Viewing the Portland Pilots

The first time I moved abroad was in 1987, long before the internet and social media.  I lived in the Italian city of Mantova.  We had no U.S. media, except the international versions of the USA Today and Herald Tribune newspapers.  If I wanted to know who won a particular basketball game on Sunday, it wouldn't make the Monday edition of the paper, so I would go to the train station on Tuesday around lunchtime after the morning train from Milan would arrive with the daily periodicals, so that I could buy the Tuesday version of one of the U.S papers so I could figure out what had happened in the world over the weekend.  That is, unless there was a train strike or a printers strike, then I might just not ever find out who won any of the games as there was no other source of this kind of news. Nothing. Occasionally, I could pick up Armed Services radio, broadcast from the Aviano airbase about 80 miles away if I stood in the kitchen of my apartment and held the radio antenna with one hand, but the reception was so poor, that it was seldom a viable option.  And that was it.  

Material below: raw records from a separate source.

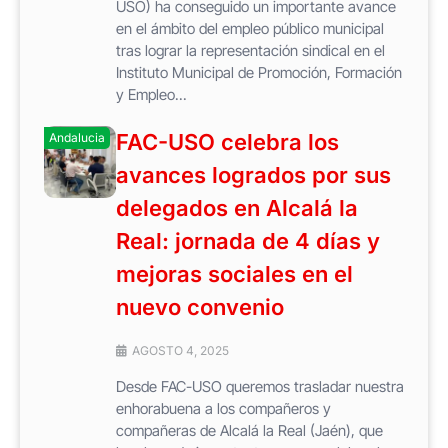
USO) ha conseguido un importante avance
en el ámbito del empleo público municipal
tras lograr la representación sindical en el
Instituto Municipal de Promoción, Formación
y Empleo...
FAC-USO celebra los
Andalucia
avances logrados por sus
delegados en Alcalá la
Real: jornada de 4 días y
mejoras sociales en el
nuevo convenio
AGOSTO 4, 2025
Desde FAC-USO queremos trasladar nuestra
enhorabuena a los compañeros y
compañeras de Alcalá la Real (Jaén), que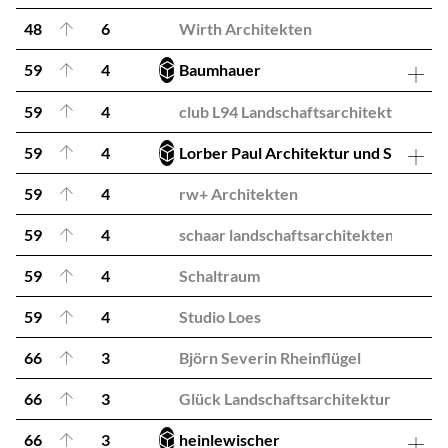
48
6
Wirth Architekten
59
4
Baumhauer
59
4
club L94 Landschaftsarchitekten
59
4
Lorber Paul Architektur und Städteb
59
4
rw+ Architekten
59
4
schaar landschaftsarchitekten
59
4
Schaltraum
59
4
Studio Loes
66
3
Björn Severin Rheinflügel
66
3
Glück Landschaftsarchitektur
66
3
heinlewischer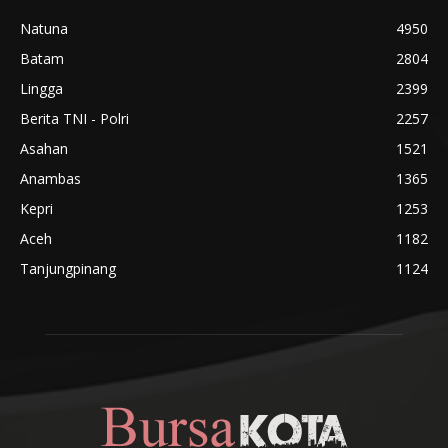
Natuna
4950
Batam
2804
Lingga
2399
Berita TNI - Polri
2257
Asahan
1521
Anambas
1365
Kepri
1253
Aceh
1182
Tanjungpinang
1124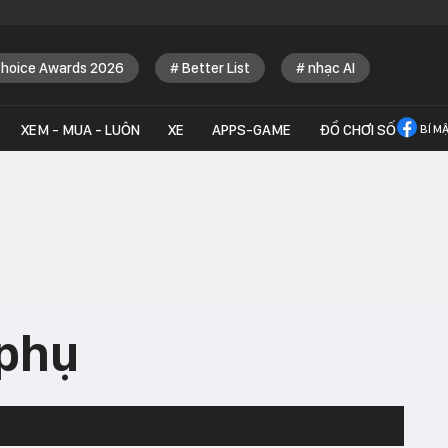
Choice Awards 2026
Better List
nhạc AI
XEM - MUA - LUÔN
XE
APPS-GAME
ĐỒ CHƠI SỐ
BÍ M
phụ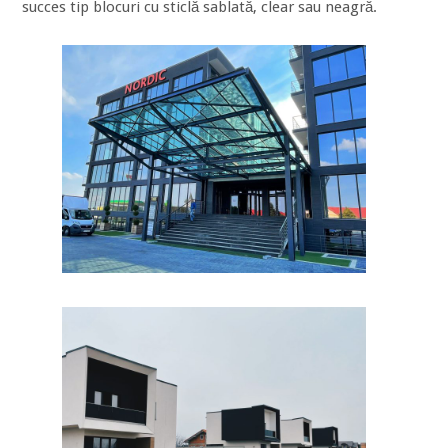
succes tip blocuri cu sticlă sablată, clear sau neagră.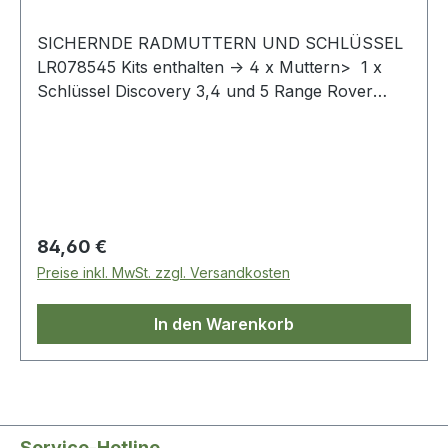
SICHERNDE RADMUTTERN UND SCHLÜSSEL
LR078545 Kits enthalten -> 4 x Muttern> 1 x
Schlüssel Discovery 3,4 und 5 Range Rover
Sport - Mk1 - 2010 - 2013 Range Rover Sport-
Mk2 Range Rover L322 - 2006 - 2009 Range
Rover L405
Regulärer Preis:
84,60 €
Preise inkl. MwSt. zzgl. Versandkosten
In den Warenkorb
Service-Hotline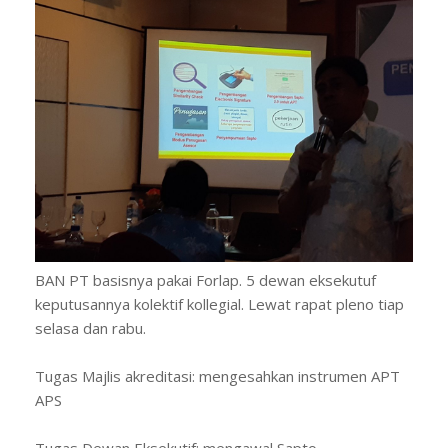
BAN PT basisnya pakai Forlap. 5 dewan eksekutuf
keputusannya kolektif kollegial. Lewat rapat pleno tiap
selasa dan rabu.
Tugas Majlis akreditasi: mengesahkan instrumen APT
APS
Tugas Dewan Eksekutif: mengawal Sapto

Fast forward to today in Kyrgyzstan.  I was flipping the dial through my Russian and Asian television stations at my apartment when I found this.


It was my alma mater, the University of Portland Pilots playing the team from my hometown, the Gonzaga Bulldogs; the game was being shown live on Viasat, Russian sports satellite channel.  It is during these kinds of moments when you realize how the world has changed in 30 years.

But then again, if you look at the score on the screen you'll see that my school, Portland, is getting crushed by Gonzaga.  I believe it's the 26th loss for Portland in its last 27 games against the evil Bulldogs.  Perhaps there are some things that actually never do change.

1 comment:

  1. It's hard to catch a Razorbacks game in Costa Rica. What Mike and I usually do is go to a Sports Bar and ask the waiter to tune to ABC, or ESPN. That is on the sketchiest satellite cable service the bar has: Dish Network. The company is not the bad guy here, but the people behind putting that service in Costa Rica are the shady ones. They install a huuuge antenna that connects to Dish at "the shorest part" of a shore in Miami.